▸ WHAT YOU WILL DO: Leave out the pictures and repeat everything else in the records exactly.
────
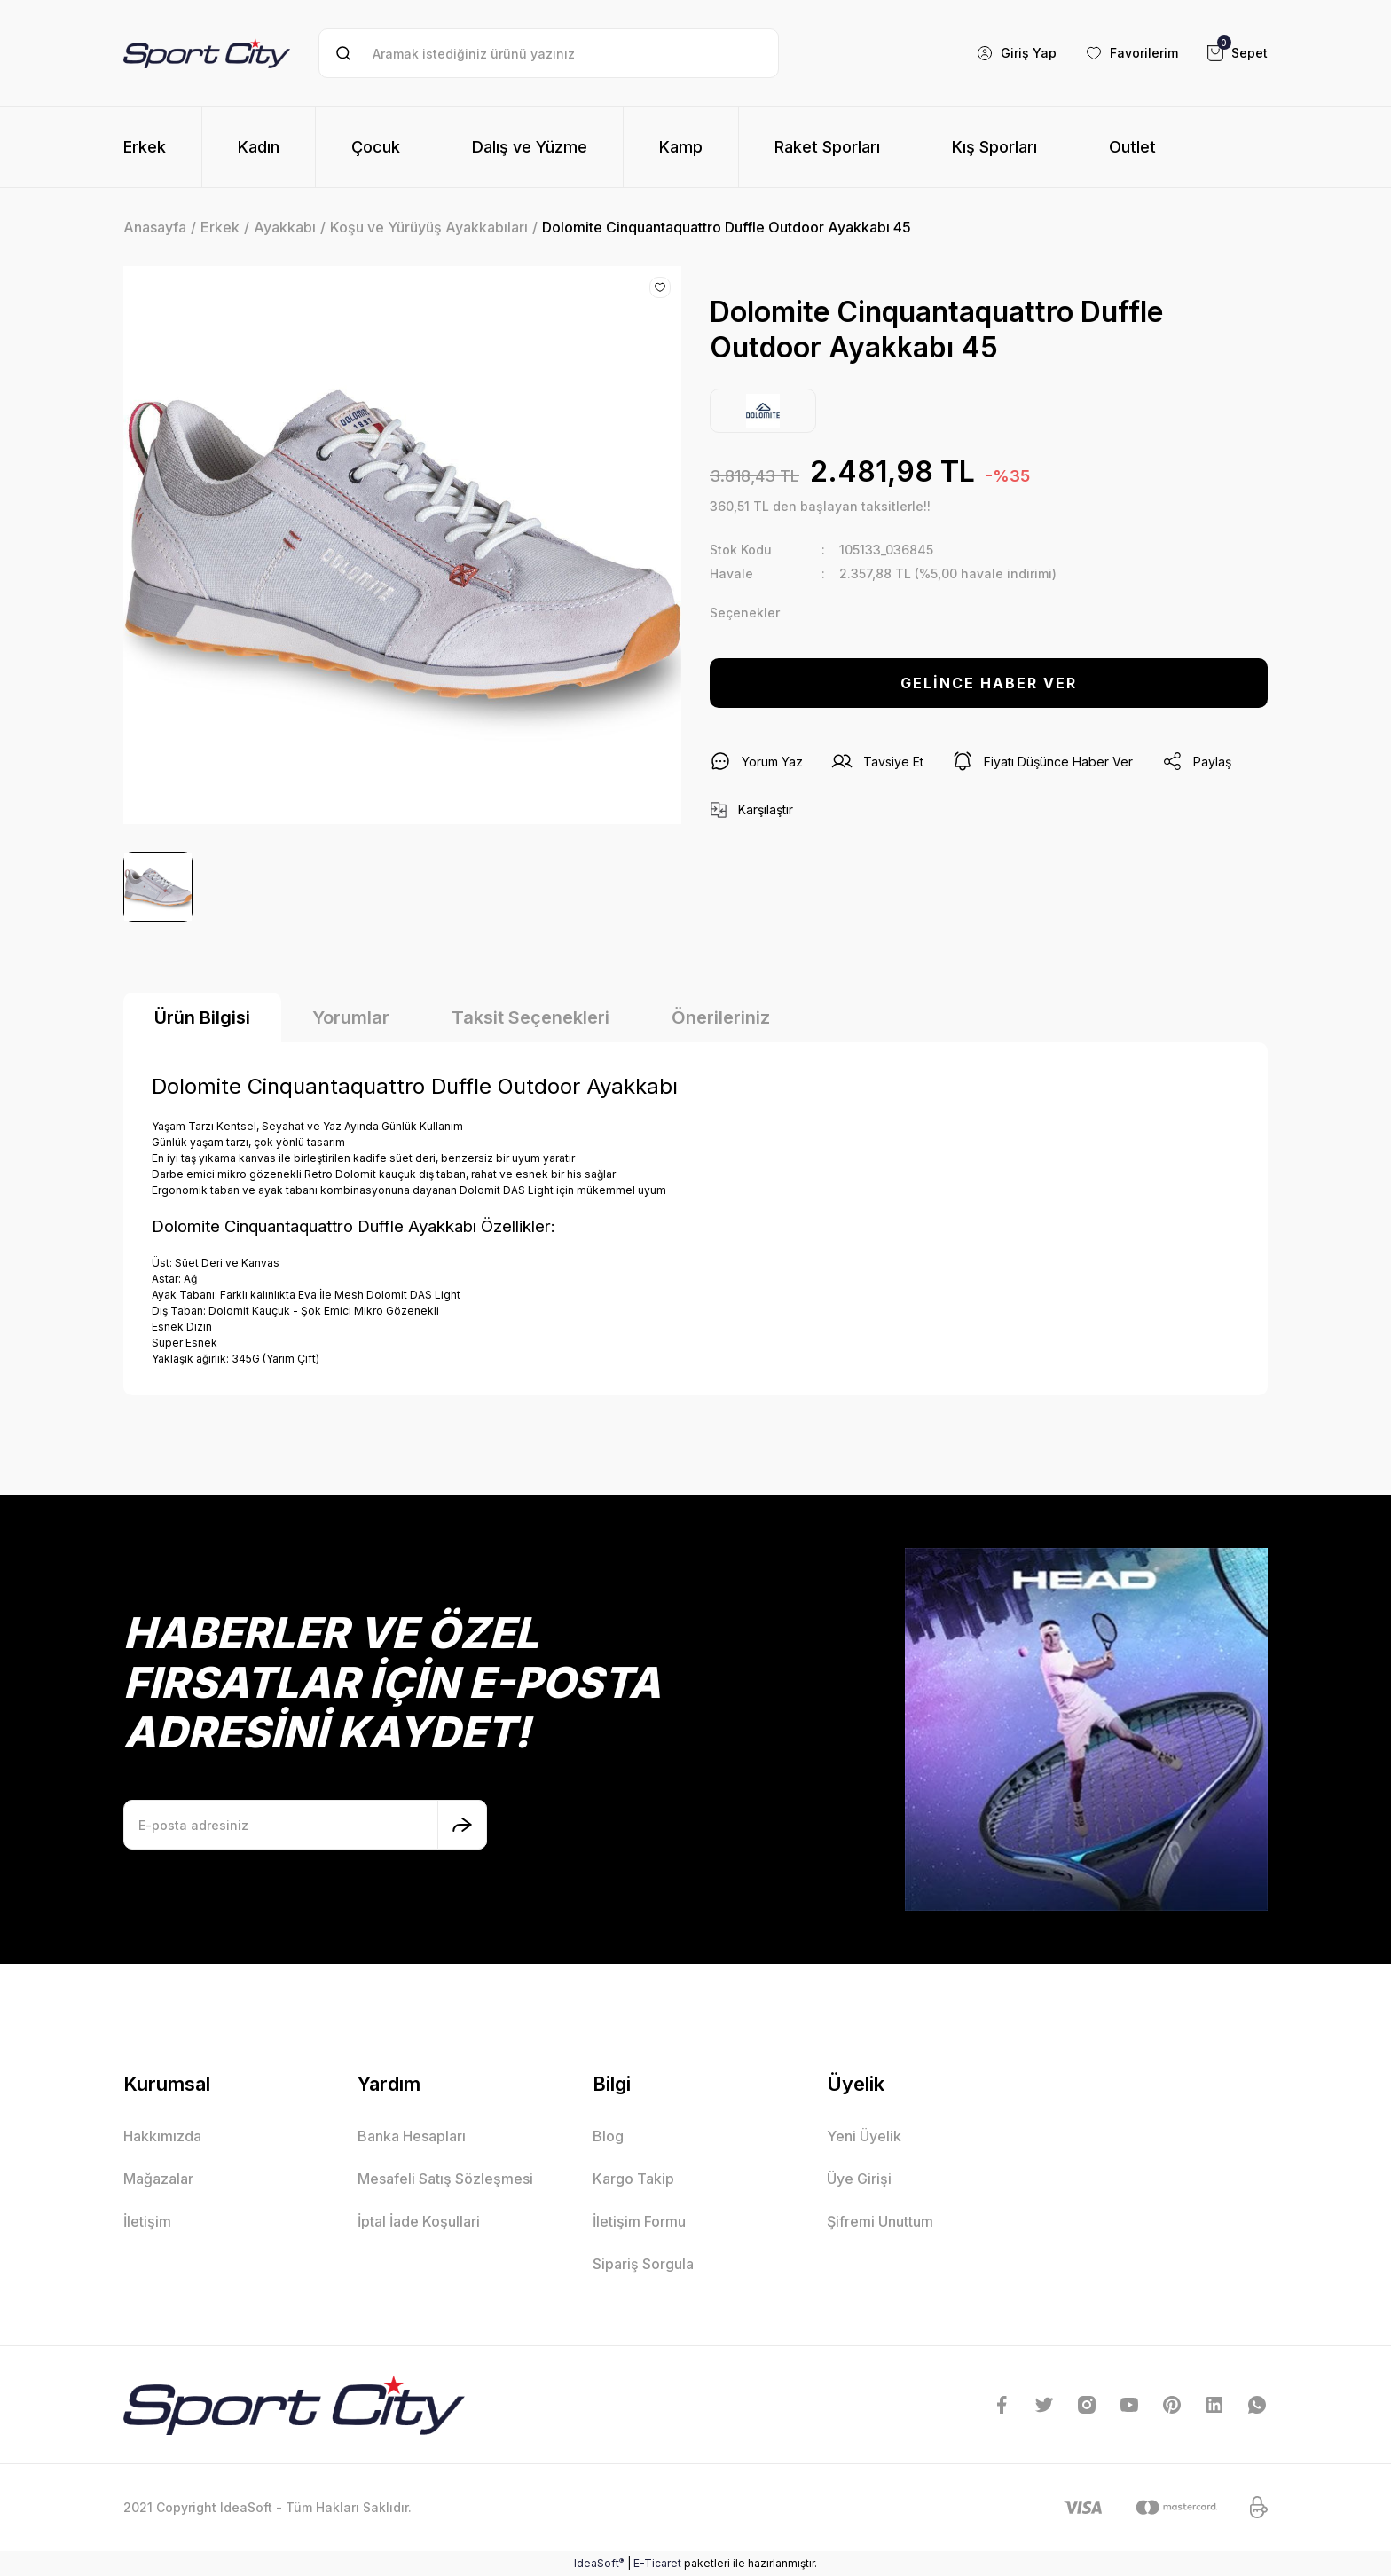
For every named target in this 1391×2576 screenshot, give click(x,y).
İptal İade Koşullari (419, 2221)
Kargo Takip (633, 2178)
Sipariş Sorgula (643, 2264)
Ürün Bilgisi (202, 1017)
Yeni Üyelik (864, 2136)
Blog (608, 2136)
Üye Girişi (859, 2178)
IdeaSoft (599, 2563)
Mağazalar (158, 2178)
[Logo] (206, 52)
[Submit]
────
▸ RESPONSE FOR THIS EXERCISE:
For every named target in this 1391×2576 screenshot, give click(x,y).
İptal İade Koşullari (419, 2221)
Kargo Takip (633, 2178)
Sipariş Sorgula (643, 2264)
Ürün Bilgisi (202, 1017)
Yeni Üyelik (864, 2136)
Blog (608, 2136)
Üye Girişi (859, 2178)
IdeaSoft (599, 2563)
Mağazalar (158, 2178)
[Logo] (206, 52)
[Submit]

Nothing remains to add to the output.